● **Task directions**
Copy the data exactly, pictures aside.

Data for analysis: Begin

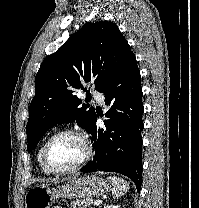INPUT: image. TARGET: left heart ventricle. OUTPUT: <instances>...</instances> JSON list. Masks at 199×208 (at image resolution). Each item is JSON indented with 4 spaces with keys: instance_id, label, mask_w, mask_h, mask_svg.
<instances>
[{
    "instance_id": "obj_1",
    "label": "left heart ventricle",
    "mask_w": 199,
    "mask_h": 208,
    "mask_svg": "<svg viewBox=\"0 0 199 208\" xmlns=\"http://www.w3.org/2000/svg\"><path fill=\"white\" fill-rule=\"evenodd\" d=\"M81 141L73 135H63L55 139L48 151L49 160L56 168H69L84 156Z\"/></svg>"
}]
</instances>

Data for analysis: End

● **Answer to the problem**
INPUT: image. TARGET: left heart ventricle. OUTPUT: <instances>...</instances> JSON list. Masks at 199×208 (at image resolution). Each item is JSON indented with 4 spaces with keys: instance_id, label, mask_w, mask_h, mask_svg.
<instances>
[{
    "instance_id": "obj_1",
    "label": "left heart ventricle",
    "mask_w": 199,
    "mask_h": 208,
    "mask_svg": "<svg viewBox=\"0 0 199 208\" xmlns=\"http://www.w3.org/2000/svg\"><path fill=\"white\" fill-rule=\"evenodd\" d=\"M81 141L73 135H63L55 139L48 151L49 160L56 168H69L84 156Z\"/></svg>"
}]
</instances>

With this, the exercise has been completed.